In fact, depending upon how you slice the numbers, it might be the biggest incumbent primary loss of the 21st century.

The current results show Hageman taking 66.3 percent of the vote to Cheney’s 28.9 percent — a margin of more than 37 points — with 99 percent of expected votes counted.

Rep. Liz Cheney vowed to continue her fight against former president Donald Trump after losing Wyoming’s Republican primary on Aug. 16. (Video: AP)

Incumbents rarely lose primaries, but it has happened with increasing frequency in recent years. Yet only a few have rivaled Cheney’s margin of defeat.

Leading that list is someone once dubbed the “accidental congressman,” Rep. Kerry Bentivolio (R-Mich.). A long shot primary challenger, he won the seat in 2012 after the Republican incumbent failed to qualify for the primary ballot and then resigned. Two years later, Bentivolio — a novice politician with no real chance of winning in ordinary circumstances — lost his primary by 33 points.

Rep. Chris Bell (D-Tex.) lost a primary in 2004 by a 35-point margin, but that came after his district was massively overhauled, sharply diluting the number of White voters and opening the door to a Black primary challenger.

Like these examples, most of the largest margins, historically, have come amid unusual circumstances: dramatic redistricting, party switches, scandals or unusual primary processes. Many incumbents have lost primaries by double digits, and several have lost by 20 points or more, but mostly when these factors were present.

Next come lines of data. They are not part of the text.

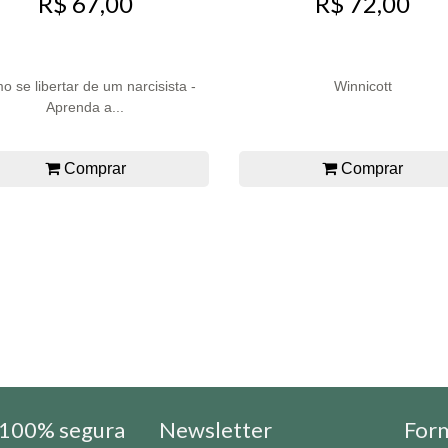
R$ 67,00
R$ 72,00
 se libertar de um narcisista -
Winnicott
Aprenda a...
Comprar
Comprar
100% segura
Newsletter
For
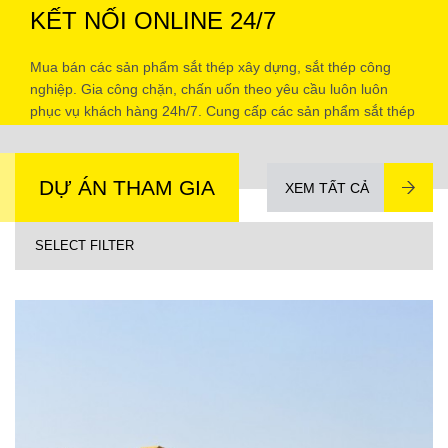
KẾT NỐI ONLINE 24/7
Mua bán các sản phẩm sắt thép xây dựng, sắt thép công
nghiệp. Gia công chặn, chấn uốn theo yêu cầu luôn luôn
phục vụ khách hàng 24h/7. Cung cấp các sản phẩm sắt thép
chính hãng tại thì trường TP HCM và các tỉnh lân cận.
DỰ ÁN THAM GIA
XEM TẤT CẢ
SELECT FILTER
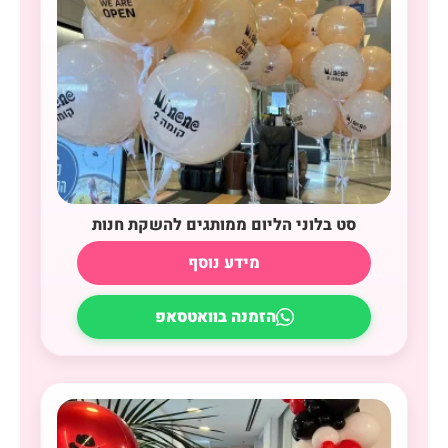
סט בלוני הליום ממותגים להשקת חנות
מידע נוסף
הזמנה בוואטסאפ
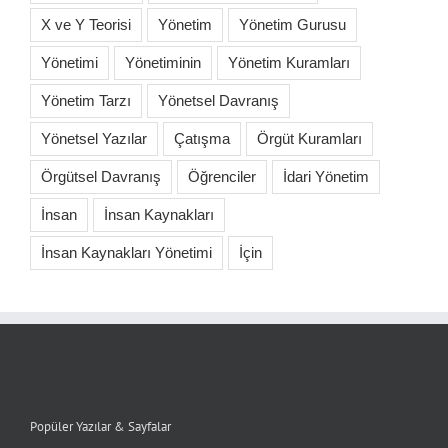
X ve Y Teorisi
Yönetim
Yönetim Gurusu
Yönetimi
Yönetiminin
Yönetim Kuramları
Yönetim Tarzı
Yönetsel Davranış
Yönetsel Yazılar
Çatışma
Örgüt Kuramları
Örgütsel Davranış
Öğrenciler
İdari Yönetim
İnsan
İnsan Kaynakları
İnsan Kaynakları Yönetimi
İçin
Popüler Yazılar & Sayfalar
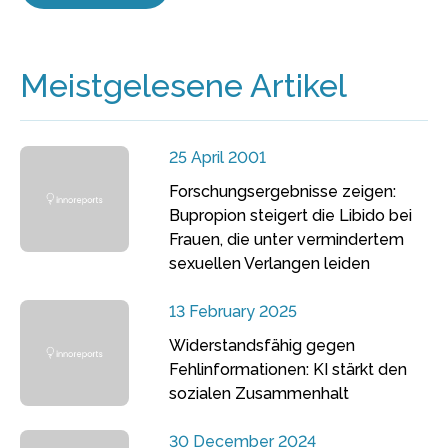
Meistgelesene Artikel
25 April 2001
Forschungsergebnisse zeigen:
Bupropion steigert die Libido bei
Frauen, die unter vermindertem
sexuellen Verlangen leiden
13 February 2025
Widerstandsfähig gegen
Fehlinformationen: KI stärkt den
sozialen Zusammenhalt
30 December 2024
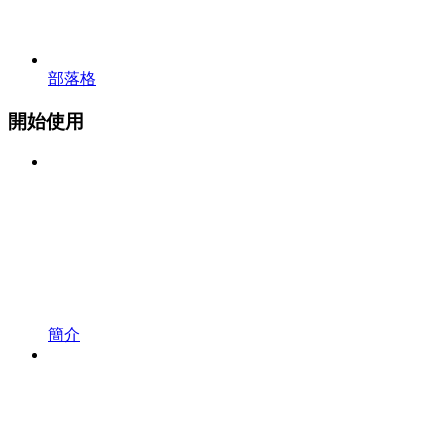
部落格
開始使用
簡介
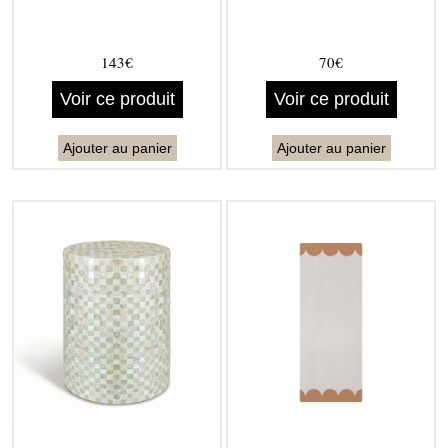
143€
70€
Voir ce produit
Voir ce produit
Ajouter au panier
Ajouter au panier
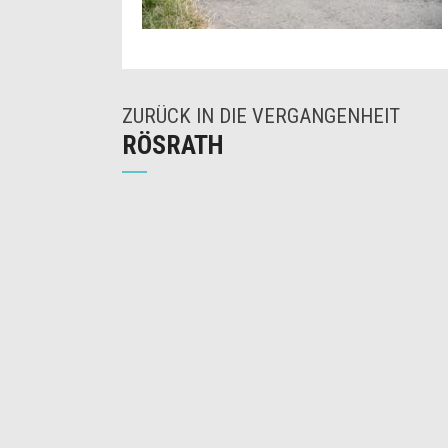
ZURÜCK IN DIE VERGANGENHEIT
RÖSRATH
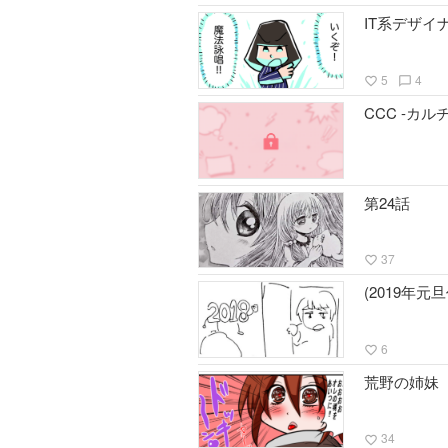
IT系デザイ
5
4
favorite_border
chat_bubble_outline
CCC -カ
第24話
37
favorite_border
(2019年
6
favorite_border
荒野の姉妹
34
favorite_border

About the only intraparty rebuke this century that has been comparable to Cheney’s — both for its absence of those factors and the size of the defeat — came in South Carolina in 2010, when Rep. Bob Inglis (R-S.C.) found himself overcome by the tea party wave. But it required a two-candidate runoff before it got anywhere near as bad as Cheney’s loss.

Inglis was somewhat competitive in the primary with challenger Trey Gowdy, trailing by 12 points in a crowded field. But the runoff wound up being a rout, with Inglis losing by more than 41 points — 70.7 percent to 29.3 percent. Inglis alienated Republicans by bucking his party on climate change and the Iraq War. That margin appears to be the only one larger than Cheney’s on Tuesday, and it required a runoff.

Beyond the races mentioned above, the next-biggest primary defeat might sound familiar: The 27.5-point loss of Rep. Tom Rice (R-S.C.) earlier this year. Rice, like Cheney, voted to impeach Trump.